The protein in the lungs plugs up the alveoli and small airways. In rare instances, lung tissue becomes scarred. The disease may progress, remain stable, or disappear spontaneously.
Symptoms
When the alveoli are plugged, the transfer of oxygen to the blood from the lungs is severely impaired. Consequently, most people with pulmonary alveolar proteinosis experience shortness of breath when they exert themselves. Some people have severe difficulty breathing, even at rest. Other symptoms may include fatigue, weight loss, and low-grade fever. Most people also have a cough that often does not produce sputum, but occasionally people expectorate chunky gelatinous material. People often have severe disability from inadequate lung function. Lung infections may quickly worsen symptoms of shortness of breath and produce fever.
Diagnosis
A chest x-ray shows extensive dense white patches in both lungs, usually located centrally near the heart. Computed tomography (CT) shows this and other changes that suggest the disease. Pulmonary function tests (see page 454) reveal that the volume of air that the lungs can hold is abnormally small. Tests show low levels of oxygen in the blood, at first only during exercise but later also when the person is at rest. The elimination of carbon dioxide from the lungs may be impaired. Blood test results are not specific for the diagnosis, although levels of some substances (for example, lactic dehydrogenase, red blood cells, serum surfactant proteins, and gamma globulin) are often elevated.
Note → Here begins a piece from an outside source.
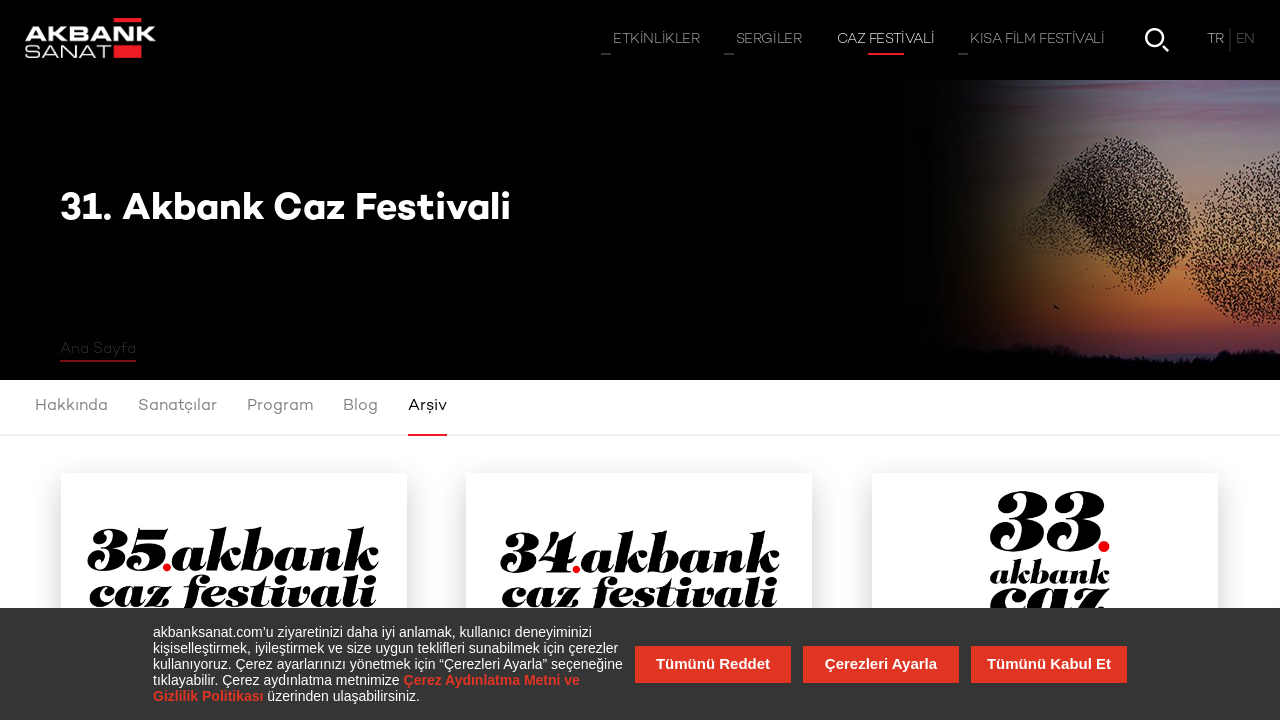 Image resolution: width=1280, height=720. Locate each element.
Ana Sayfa (98, 349)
To make a definitive diagnosis, doctors examine a sample of the fluid from the alveoli. To obtain a sample, doctors use a bronchoscope (see page 456) to wash segments of the lung with a salt-water solution and then collect the washings (bronchoalveolar lavage). The washings are often opaque or milky because the fluid is rich in protein and fats. Sometimes doctors obtain a lung tissue sample for microscopic examination (lung biopsy) during bronchoscopy. Occasionally, a larger sample is needed, which must be removed surgically.
Treatment
People who have few or no symptoms do not require treatment. For people with disabling symptoms, the protein-and fat-rich fluid in the alveoli can be washed out with a salt solution during bronchoscopy or through a special tube inserted through the mouth or through the windpipe (trachea) and into one lung. Sometimes only a small section of the lung must be washed, but if symptoms are severe and the levels of oxygen in the blood are very low, the person is given general anesthesia, so that one entire lung can be washed. About 3 to 5 days later, the other lung is washed, again after the person has been given general anesthesia. One washing is enough for some people, but others need washings every 6 to 12 months for many years.
Corticosteroids, such as prednisone, are not effective and may actually increase the chance of infection. Bacterial infections are treated with antibiotics, usually taken by mouth.
Some people with pulmonary alveolar proteinosis are short of breath indefinitely, but the disease is rarely fatal as long as they have regular lung washings.